Yes, it is equivalent.


----------



## gnat

Bonjour,
"_En informatique, je ne connais rien, mais je sais tout de la vie de Napoléon.
_Pourquoi pas "je ne sais rien, mais je connais tout de la vie de Napoléon?


----------



## polyn1708

In fact you can say "En informatique je n'y connais rien, mais je sais tout de la vie de napoléon"
To answer your question, we say it this way because it is fixed by usage = "tout savoir de la vie de quelqu'un", " ne rien y connaitre en maths/ en informatique/ en cuisine"


----------



## gnat

et vous savez ou connaissez l'heure de départ?


----------



## polyn1708

"Vous connaissez l'heure de départ ?"
OR 
"Vous savez à quelle heure on part ?"
You can often use both "savoir" and "connaitre" to say the same thing, but you have to have to use slightly different structures for each verb.


----------



## gnat

That leaves me a little confused : i just read "vous savez l'heure de départ? je ne sais pas les horaires très bien.


----------



## polyn1708

"Vous savez l'heure de départ ?" = a French will understand what you mean if you say this : but it is not really a correct and grammatical way to say it !
"Je ne sais pas les horaires très bien" = it is not French at all : we say "Je ne connais pas les horaires".


----------



## ilydork

Mes questions:

- Juliette *sait*/connaît qui joue dans le film.
- Pauline ne *sait*/connaît  pas cet acteur.

Ai-je raison?
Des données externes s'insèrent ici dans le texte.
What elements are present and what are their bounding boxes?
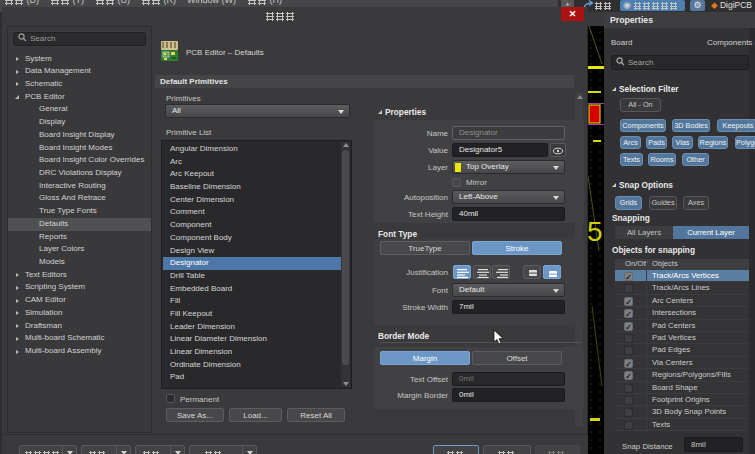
svg-text:5: 5 [588,216,603,247]
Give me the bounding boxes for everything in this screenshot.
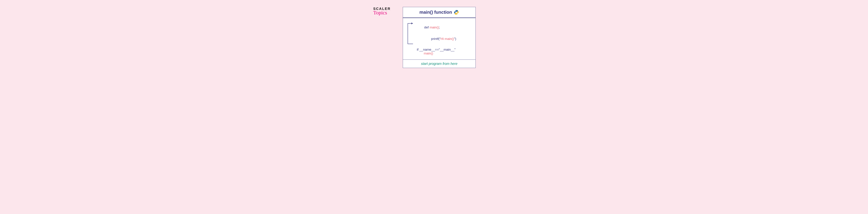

Merci d'avance!


----------



## quinoa

Elle sait qui joue dans le film.
Elle connaît le nom de celui qui joue/le nom de l'acteur.

Elle ne connaît pas cet acteur. Elle ne sait pas qui il est.


----------



## LMorland

Bonjour à toutes et à tous. Here's my query: a student of mine wrote the sentence,   

*Il y a des touristes qui ne savent pas les règles du métro.  *​
I corrected the verb *savoir* to *connaître.*  My student's response? _ "Mais le témoignage a utilisé le verbe savoir...?  Est-ce que connaître, c'est vraiment le bon verbe ?"_

{The 'témoignage' to which my student refers was given to the class by another teacher, and apparently was written by a long-suffering Parisian fed up with his or her daily commute on the Métro.}

A long search through the threads of WR Fora has led me to a terrific explication of the difference between savoir and connaître by the BDP, and as far as I read it, their explanation supports my position.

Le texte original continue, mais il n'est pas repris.